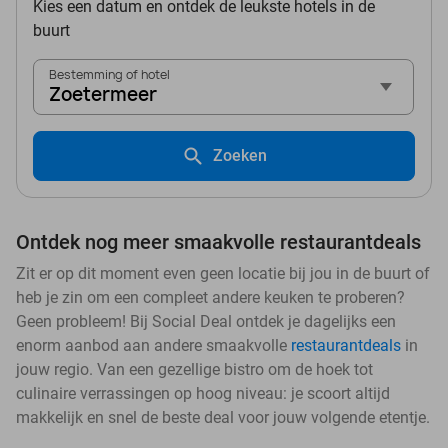
Kies een datum en ontdek de leukste hotels in de
buurt
Bestemming of hotel
Zoetermeer
Zoeken
Ontdek nog meer smaakvolle restaurantdeals
Zit er op dit moment even geen locatie bij jou in de buurt of
heb je zin om een compleet andere keuken te proberen?
Geen probleem! Bij Social Deal ontdek je dagelijks een
enorm aanbod aan andere smaakvolle
restaurantdeals
in
jouw regio. Van een gezellige bistro om de hoek tot
culinaire verrassingen op hoog niveau: je scoort altijd
makkelijk en snel de beste deal voor jouw volgende etentje.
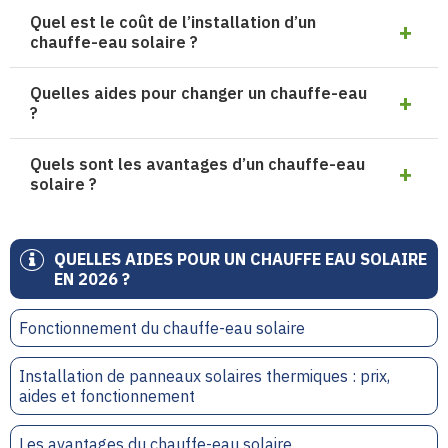
Quel est le coût de l’installation d’un
chauffe-eau solaire ?
Quelles aides pour changer un chauffe-eau
?
Quels sont les avantages d’un chauffe-eau
solaire ?
QUELLES AIDES POUR UN CHAUFFE EAU SOLAIRE
EN 2026 ?
Fonctionnement du chauffe-eau solaire
Installation de panneaux solaires thermiques : prix,
aides et fonctionnement
Les avantages du chauffe-eau solaire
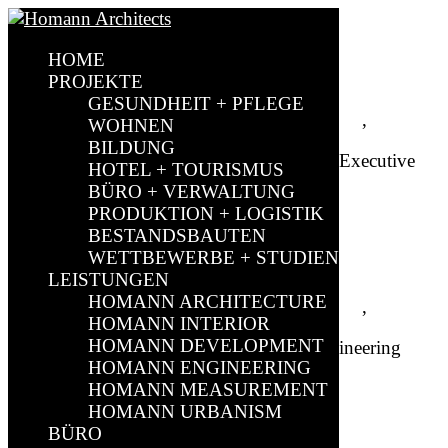
HOME
Emanuel Homann
PROJEKTE
GESUNDHEIT + PFLEGE
by
sparkundsparkling
|
Dez. 10, 2020
|
Brilon
,
Leitung
WOHNEN
BILDUNG
Dipl.-Ing. Architect (TU), LL.M. Baurecht Executive
HOTEL + TOURISMUS
Partner & Architect
BÜRO + VERWALTUNG
PRODUKTION + LOGISTIK
BESTANDSBAUTEN
Heinz-Alfons Homann
WETTBEWERBE + STUDIEN
LEISTUNGEN
HOMANN ARCHITECTURE
by
sparkundsparkling
|
Dez. 10, 2020
|
Brilon
,
Leitung
HOMANN INTERIOR
HOMANN DEVELOPMENT
Dipl. Ing. Architect (FH) Team Leader Engineering
HOMANN ENGINEERING
HOMANN MEASUREMENT
Stanley Reich
HOMANN URBANISM
BÜRO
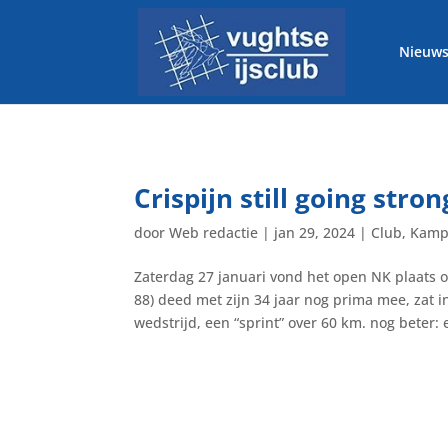
Nieuw
Crispijn still going stron
door
Web redactie
|
jan 29, 2024
|
Club
,
Kamp
Zaterdag 27 januari vond het open NK plaats 
88) deed met zijn 34 jaar nog prima mee, zat 
wedstrijd, een “sprint” over 60 km. nog beter: e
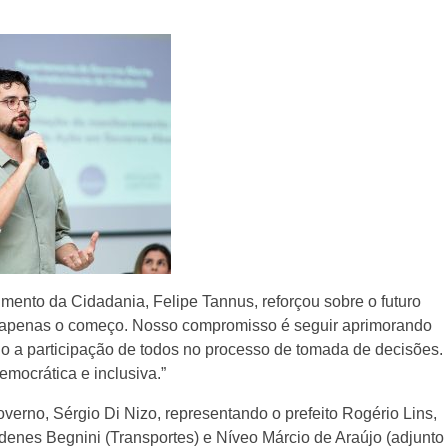
mento da Cidadania, Felipe Tannus, reforçou sobre o futuro
 é apenas o começo. Nosso compromisso é seguir aprimorando
do a participação de todos no processo de tomada de decisões.
emocrática e inclusiva.”
overno, Sérgio Di Nizo, representando o prefeito Rogério Lins,
denes Begnini (Transportes) e Níveo Márcio de Araújo (adjunto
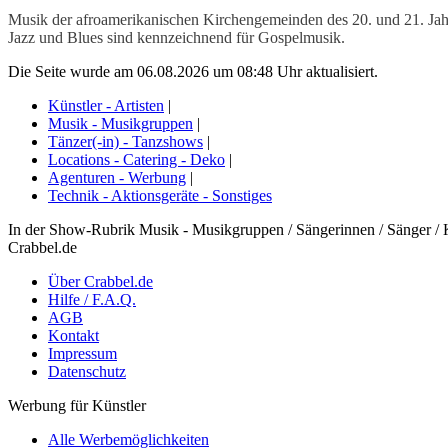
Musik der afroamerikanischen Kirchengemeinden des 20. und 21. Jah
Jazz und Blues sind kennzeichnend für Gospelmusik.
Die Seite wurde am 06.08.2026 um 08:48 Uhr aktualisiert.
Künstler - Artisten
|
Musik - Musikgruppen
|
Tänzer(-in) - Tanzshows
|
Locations - Catering - Deko
|
Agenturen - Werbung
|
Technik - Aktionsgeräte - Sonstiges
In der Show-Rubrik Musik - Musikgruppen / Sängerinnen / Sänger / K
Crabbel.de
Über Crabbel.de
Hilfe / F.A.Q.
AGB
Kontakt
Impressum
Datenschutz
Werbung für Künstler
Alle Werbemöglichkeiten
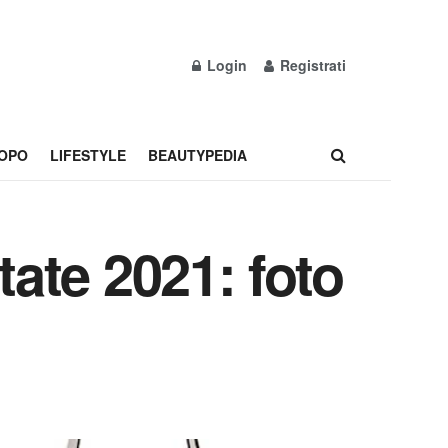
Login
Registrati
OPO
LIFESTYLE
BEAUTYPEDIA
ate 2021: foto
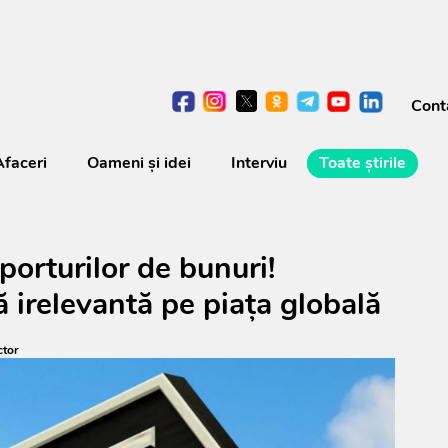
Cont
Afaceri
Oameni şi idei
Interviu
Toate știrile
orturilor de bunuri!
 irelevantă pe piața globală
ctor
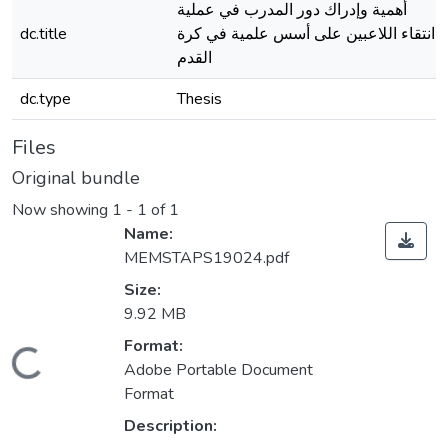
أهمية وإدراك دور المدرب في عملية
dc.title
انتقاء اللاعبين على أسس علمية في كرة
القدم
dc.type
Thesis
Files
Original bundle
Now showing
1 - 1 of 1
Name:
MEMSTAPS19024.pdf
Size:
9.92 MB
Format:
Loading...
Adobe Portable Document
Format
Description:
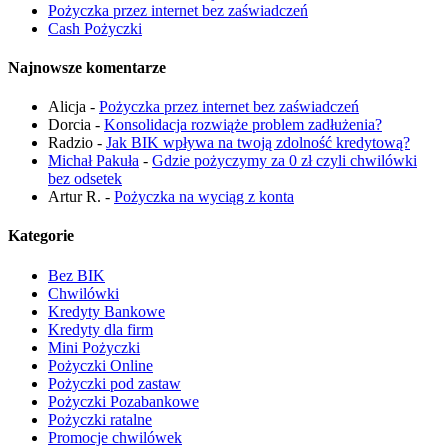
Pożyczka przez internet bez zaświadczeń
Cash Pożyczki
Najnowsze komentarze
Alicja
-
Pożyczka przez internet bez zaświadczeń
Dorcia
-
Konsolidacja rozwiąże problem zadłużenia?
Radzio
-
Jak BIK wpływa na twoją zdolność kredytową?
Michał Pakuła
-
Gdzie pożyczymy za 0 zł czyli chwilówki
bez odsetek
Artur R.
-
Pożyczka na wyciąg z konta
Kategorie
Bez BIK
Chwilówki
Kredyty Bankowe
Kredyty dla firm
Mini Pożyczki
Pożyczki Online
Pożyczki pod zastaw
Pożyczki Pozabankowe
Pożyczki ratalne
Promocje chwilówek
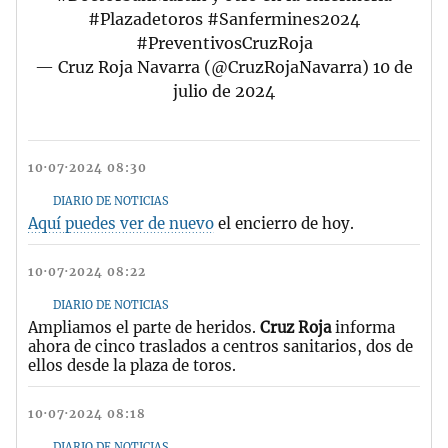
#Plazadetoros
#Sanfermines2024
#PreventivosCruzRoja
— Cruz Roja Navarra (@CruzRojaNavarra)
10 de
julio de 2024
10·07·2024 08:30
DIARIO DE NOTICIAS
Aquí puedes ver de nuevo
el encierro de hoy.
10·07·2024 08:22
DIARIO DE NOTICIAS
Ampliamos el parte de heridos.
Cruz Roja
informa
ahora de cinco traslados a centros sanitarios, dos de
ellos desde la plaza de toros.
10·07·2024 08:18
DIARIO DE NOTICIAS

━━━━━━

Print, word for word, the lines above that run from the line containing "In der Show-Rubrik" to the line containing "Toate știrile", both included. Keep the pictures out.

• **SOLUTION TO THE EXERCISE**:
In der Show-Rubrik Musik - Musikgruppen / Sängerinnen / Sänger / K
Crabbel.de
Über Crabbel.de
Hilfe / F.A.Q.
AGB
Kontakt
Impressum
Datenschutz
Werbung für Künstler
Alle Werbemöglichkeiten
Login
Registrati
OPO
LIFESTYLE
BEAUTYPEDIA
ate 2021: foto
Cont
Afaceri
Oameni şi idei
Interviu
Toate știrile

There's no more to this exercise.